Apollo Tyres will be focusing on internal consolidation including improving efficiency within its manufacturing plants using artificial intelligence and machine learning capabilities, Neeraj Kanwar, the automotive tyre maker's Vice Chairman and Managing Director, told Moneycontrol at the World Economic Forum in Davos.
“Why we are going capex light is because we are focusing on efficiency and internal consolidation using AI and ML…We have got two innovation hubs where data scientists are sitting, one in London and one in Hyderabad, where we are analyzing machines and all the plants and equipment, all the data is now real-time in cloud,” Kanwar said.
Apollo Tyres' focus will be to analyse efficiencies within its plants as well as utilise the AI and ML data to find out consumer buying patterns.
“We are also taking AI for customer centricity. We will get demand accuracy and more from this data. AI will start teaching us on buying patterns of consumers,” Kanwar added.
On rising demand for EVs, Kanwar said that the firm has set up research and development for making EV tyres in India. The firm has recently launched EV tyres both in India and Europe, for two-wheelers and passenger cars,”
“EV tyres is not new, our R&D has been working on this. EV tyre requirement involves zero noise innovation and we need much more torque and rolling resistance, we are working our R&D on this for the past 4-5 years,” Kanwar said.

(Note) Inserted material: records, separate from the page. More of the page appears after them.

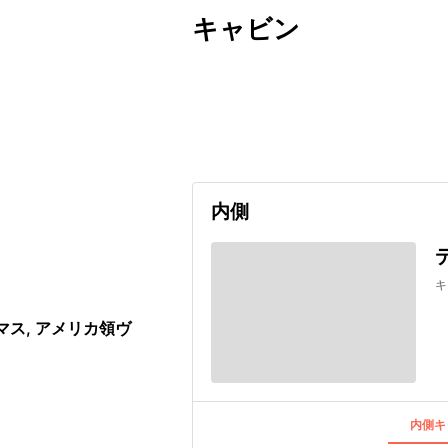
キャビン
出発日
利用者数
2026/12/06
内側
キ
マス, アメリカ領ヴ
内側キ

Cash is KingTalking about CEO’s sentiment across the globe, Kanwar said that while the geopolitical factors are making the year ahead very challenging, industry’s focus will be to be cautious in terms of spending.
“Currently we are getting into a challenging year, 40 countries are gonna go for voting and there are already two-wars going on. There is uncertainty and no clear sign of green light at the end of the tunnel. I guess the mood is to spend very cautiously, cash is king. As a company we are very optimistic,” He said.
Apollo Tyres on November 7 reported a two-and-a-half-fold rise in consolidated net profit to Rs 474.26 crore in the September quarter, riding on higher revenue and lower raw material costs.
The company had posted a consolidated net profit of Rs 179.39 crore in the same period last fiscal.